Mobile Development 8 min read

Android P Restricts Non‑Official APIs: Overview, Verification, and Practical Testing

This article explains how Android P disables the use of hidden (non‑SDK) APIs, describes the official restrictions and grey‑list classifications, provides verification steps and download links, and demonstrates a practical reflection test on the WifiManager hidden field, highlighting the impact on developers.

JD Retail Technology
JD Retail Technology
JD Retail Technology
Android P Restricts Non‑Official APIs: Overview, Verification, and Practical Testing

Android P introduces restrictions on non‑official (hidden) APIs—those annotated with @hide and not documented in the SDK. Apps that reference such APIs via reflection, JNI, or other means will be limited, and the system will log or toast warnings.

The article first presents information gathered from recent AOSP commits, confirming that hidden APIs will be blocked. It then offers verification steps: developers can download the Android P preview build from the official site ( developer.android.com/preview/download.html ) and test whether their apps trigger the restrictions.

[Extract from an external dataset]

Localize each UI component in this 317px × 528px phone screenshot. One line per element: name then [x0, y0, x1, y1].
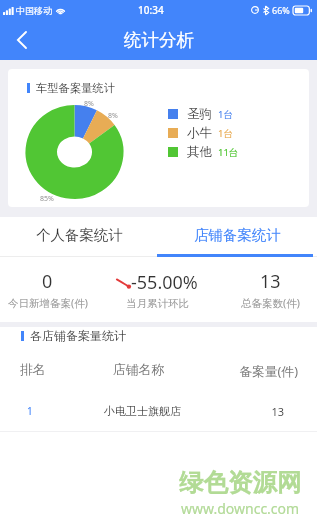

Official documentation clarifies that the limitation applies to Java‑level hidden APIs, extending earlier N‑level native restrictions. Google’s statement emphasizes improving stability by reducing reliance on undocumented interfaces.

The restrictions are categorized into two grey‑lists:

Light greylist – methods and fields still run in the preview but may be removed in future releases.

Dark greylist – methods that are currently inaccessible.

Logcat entries show the accessed hidden members, their access method (reflection or JNI), and the applicable grey‑list. Example log entries:

Accessing hidden field Landroid/os/Message->flags:I (light greylist, JNI)
Accessing hidden method Landroid/app/ActivityThread->currentActivityThread()Landroid/app/ActivityThread; (dark greylist, reflection)

To illustrate the impact, the article tests a hidden field in android.net.wifi.WifiManager :

/**
 * Broadcast intent action indicating whether Wi‑Fi scanning is allowed currently
 * @hide
 */
public static final String WIFI_SCAN_AVAILABLE = "wifi_scan_available";

Using Java reflection, the field is accessed and logged:

WifiManager wifiManager = (WifiManager) getApplication().getSystemService(Context.WIFI_SERVICE);
field = wifiManager.getClass().getDeclaredField("WIFI_SCAN_AVAILABLE");
Log.d(Tag, (String) field.get(wifiManager));

Running this on an Android P preview device produces a toast warning and a log entry indicating the field is on the dark greylist (reflection), confirming the restriction.

The article concludes that developers should audit their apps for hidden API usage, as Android P will soon enforce these limits, potentially causing crashes or failures if non‑official APIs are used.